# Metallic rattling



## Jontes (Feb 14, 2015)

https://youtu.be/BnP03mrXXEw


----------



## CruzeDan (May 17, 2015)

It could be the brake lines rattling, this is a known issue and is addressed by a GM PI. It could also be the A/C lines rattling against the firewall.


----------



## Jontes (Feb 14, 2015)

I. Can also hear it while I drive like the sounds of the car bouncing off something solid like a hollow place like a garage it can be heard when the car is in motion, it can be that same thing?


----------



## Chevy Customer Care (Oct 29, 2011)

Jontes said:


> NOISE: Metallic/rattling.
> 
> WHERE: front end surrounding areas
> 
> ...


Hey Jontes,

I’m sorry to hear that you’re experiencing concerns with your Cruze and understand how frustrating this may be. Feel free to send us a private message if you would like assistance setting an appointment with your local Chevrolet dealership. Please include any questions that you may have. I’m always glad to help.

Cecil J.
Chevrolet Customer Care


----------



## Robby (Mar 1, 2013)

Jontes said:


> I. Can also hear it while I drive like the sounds of the car bouncing off something solid like a hollow place like a garage it can be heard when the car is in motion, it can be that same thing?

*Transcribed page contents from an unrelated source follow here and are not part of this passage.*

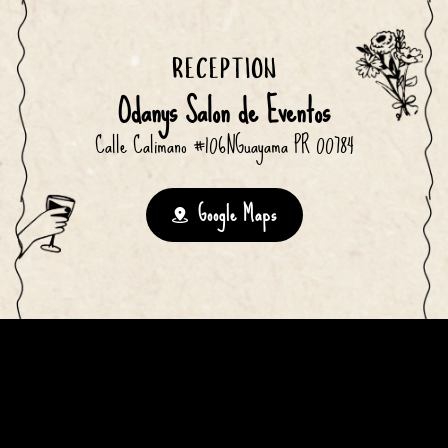
RECEPTION
Odanys Salon de Eventos
Calle Calimano #106NGuayama PR 00784
Google Maps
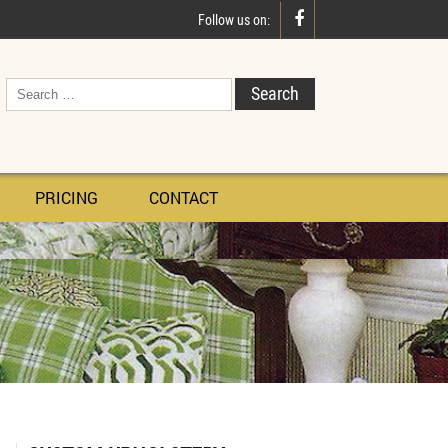

Follow us on:
PRICING
CONTACT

That one sounds like a exaust heat shield....loose or out of position.

Rob


----------



## Devon 2013 (Jun 4, 2020)

Jontes said:


> NOISE: Metallic/rattling.
> 
> WHERE: front end surrounding areas
> 
> ...


My car makes the same noise. Did you ever figure out what was making the rattling noise?


----------



## Amorgan5500 (Jun 18, 2020)

Devon 2013 said:


> My car makes the same noise. Did you ever figure out what was making the rattling noise?


Did you ever get a reply or figure your issue out? My 2014 Cruze is doing the same thing and it has been getting louder. I don't even use the AC.


----------